Create benchmark for sorting relevant distributions of data

Open reuster986 opened this issue 4 years ago • 0 comments

I can't seem to find the discussion right now, but we've been mulling over whether to explore a different sorting algorithm, such as the twoArrayRadixSort already in Chapel. The current LSD radix sort has the advantages of simplicity and complete insensitivity to data distribution, which are powerful. However, there are conditions (such as mostly-sorted input) under which an MSD radix sort would perform significantly faster, and it's not clear to me which sort is best for the majority of data distributions we are likely to encounter in the wild.

To that end, I'd like to create a benchmark that evaluates the performance of sorting and co-sorting on several distributions of data.
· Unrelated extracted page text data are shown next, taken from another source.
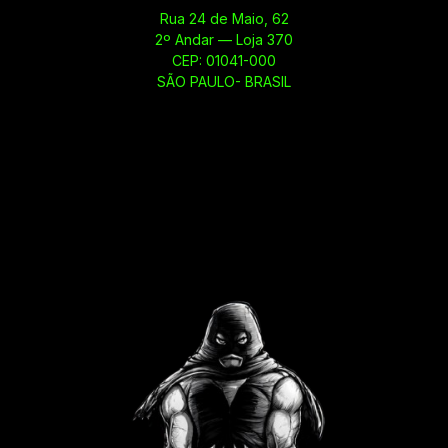
Rua 24 de Maio, 62
2º Andar — Loja 370
CEP: 01041-000
SÃO PAULO- BRASIL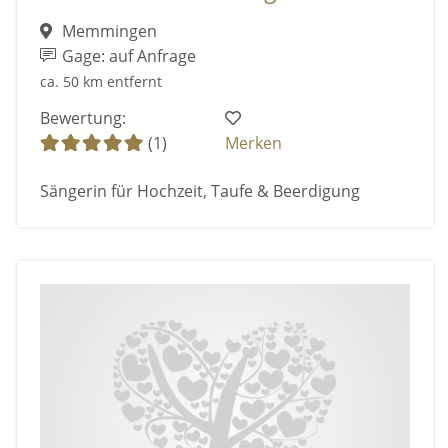
Memmingen
Gage: auf Anfrage
ca. 50 km entfernt
Bewertung:
(1)
Merken
Sängerin für Hochzeit, Taufe & Beerdigung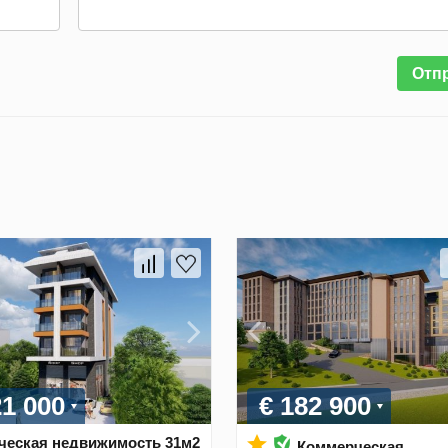
Отп
21 000
€ 182 900
ческая недвижимость 31м2
Коммерческая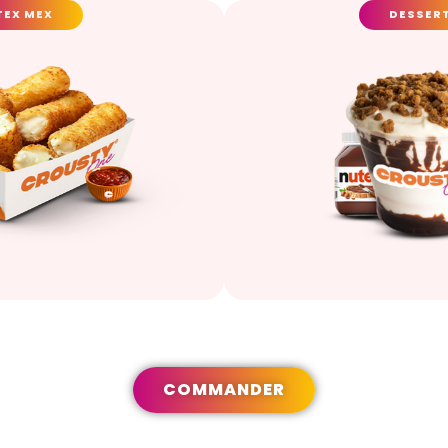
TEX MEX
DESSER
COMMANDER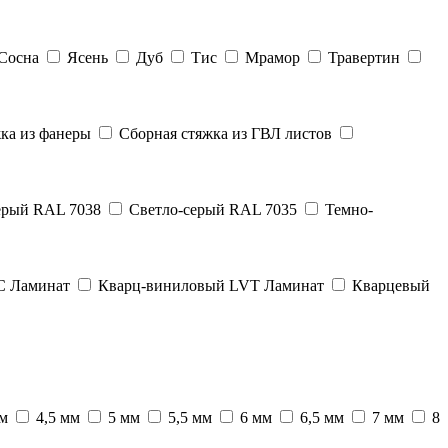
Сосна
Ясень
Дуб
Тис
Мрамор
Травертин
ка из фанеры
Сборная стяжка из ГВЛ листов
рый RAL 7038
Светло-серый RAL 7035
Темно-
C Ламинат
Кварц-виниловый LVT Ламинат
Кварцевый
мм
4,5 мм
5 мм
5,5 мм
6 мм
6,5 мм
7 мм
8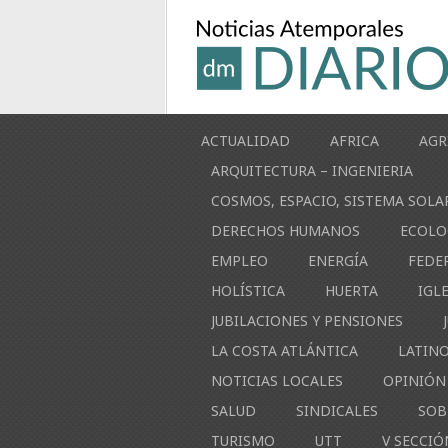
ACTUALIDAD
AFRICA
AGR
ARQUITECTURA – INGENIERIA
COSMOS, ESPACIO, SISTEMA SOLA
DERECHOS HUMANOS
ECOLO
EMPLEO
ENERGÍA
FEDE
HOLÍSTICA
HUERTA
IGL
JUBILACIONES Y PENSIONES
LA COSTA ATLÁNTICA
LATIN
NOTICIAS LOCALES
OPINIÓN
SALUD
SINDICALES
SOB
TURISMO
UTT
V SECCIÓ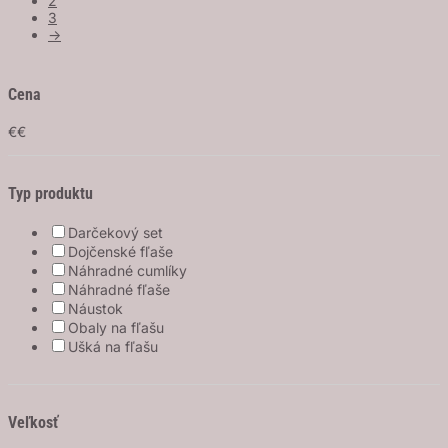
2
3
→
Cena
€
€
Typ produktu
Darčekový set
Dojčenské fľaše
Náhradné cumlíky
Náhradné fľaše
Náustok
Obaly na fľašu
Ušká na fľašu
Veľkosť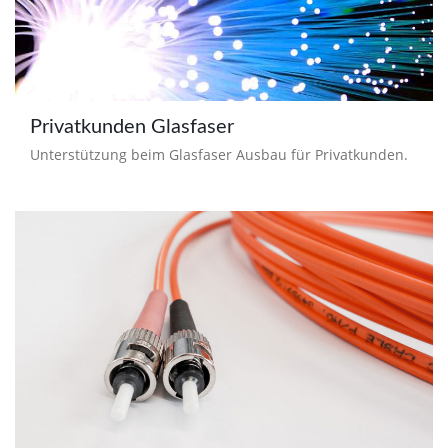
Privatkunden Glasfaser
Unterstützung beim Glasfaser Ausbau für Privatkunden.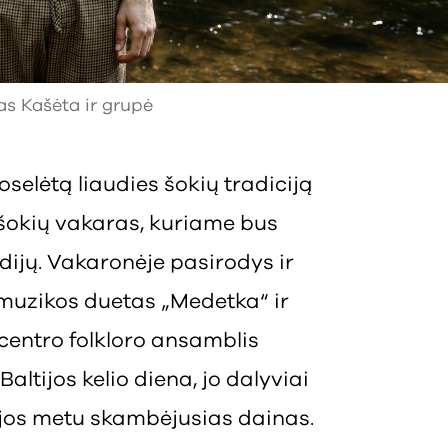
s Kašėta ir grupė
selėtą liaudies šokių tradiciją
s šokių vakaras, kuriame bus
dijų. Vakaronėje pasirodys ir
o muzikos duetas „Medetka“ ir
entro folkloro ansamblis
altijos kelio diena, jo dalyviai
jos metu skambėjusias dainas.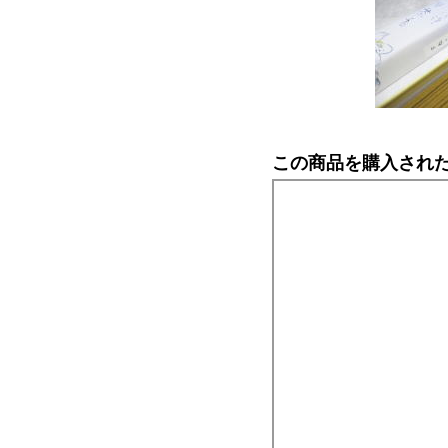
この商品を購入され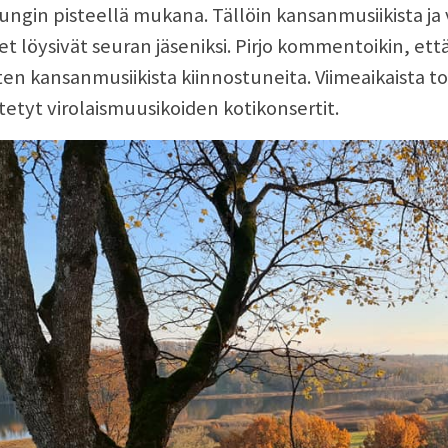
ngin pisteellä mukana. Tällöin kansanmusiikista ja 
et löysivät seuran jäseniksi. Pirjo kommentoikin, että
n kansanmusiikista kiinnostuneita. Viimeaikaista t
stetyt virolaismuusikoiden kotikonsertit.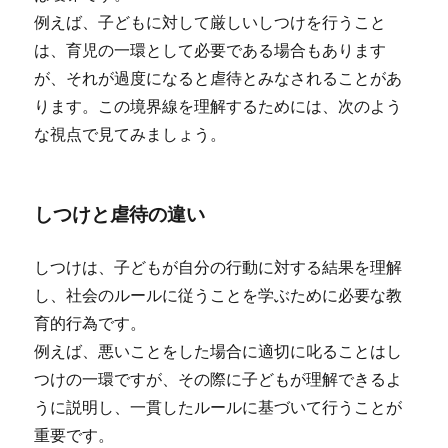
例えば、子どもに対して厳しいしつけを行うこと
は、育児の一環として必要である場合もあります
が、それが過度になると虐待とみなされることがあ
ります。この境界線を理解するためには、次のよう
な視点で見てみましょう。
しつけと虐待の違い
しつけは、子どもが自分の行動に対する結果を理解
し、社会のルールに従うことを学ぶために必要な教
育的行為です。
例えば、悪いことをした場合に適切に叱ることはし
つけの一環ですが、その際に子どもが理解できるよ
うに説明し、一貫したルールに基づいて行うことが
重要です。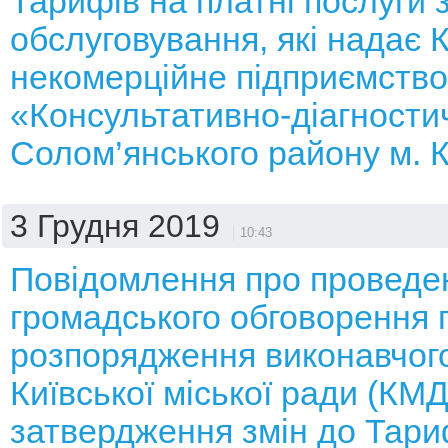
Тарифів на платні послуги 
обслуговування, які надає
некомерційне підприємство
«Консультативно-діагности
Солом’янського району м. 
3 Грудня 2019
10:43
Повідомлення про проведе
громадського обговорення 
розпорядження виконавчого
Київської міської ради (КМ
затвердження змін до Тари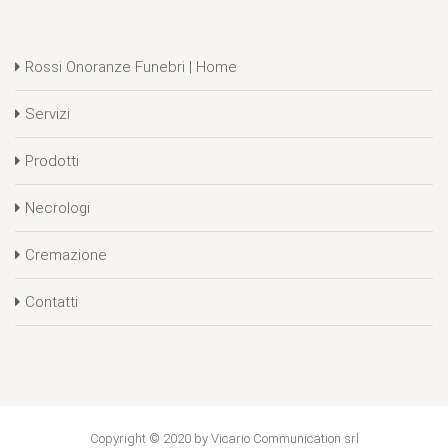
Rossi Onoranze Funebri | Home
Servizi
Prodotti
Necrologi
Cremazione
Contatti
Copyright © 2020 by Vicario Communication srl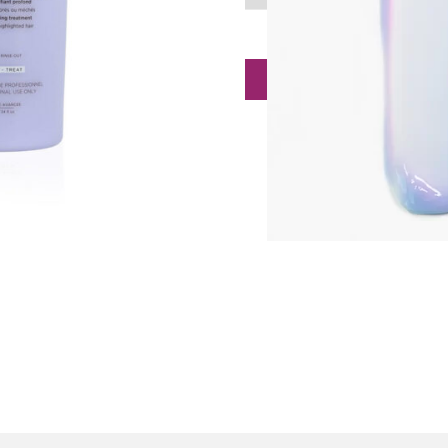
Toevoegen aan winkelwagen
For now, only the existing LSD radix sort would be used, and I would expect the performance to be the same on all inputs of a given size, regardless of distribution. But if/when we include the Chapel twoArrayRadixSort as a runtime choice, the benchmarking infrastructure will exist to compare the two algorithms side by side.

Cases I would like to test:

[x] uniform random integers
- [0, 2**16)
- [0, 2**32)
- [0, 2**64)
[x] power-law integers and floats
[x] RMAT-generated vertex identifiers (ints)
[x] block-sorted data, i.e. concatenate(arrays), where each arrays[i] is sorted
[x] refinements, e.g. coargsort([a, b]), where a is sorted but b is not
[x] datetime64[ns]-like data, i.e. values whose range is much smaller than their magnitude
[x] IPv4/IPv6-like data, e.g. with 90% of values in [0, 2**32) and 10% in [2**32, 2**128) (this would require a coargsort)
[ ] Strings of uniformly distributed length
[ ] Strings with log-normally distributed length

Any other suggestions or additional cases?

Nov 16 '21 16:11 reuster986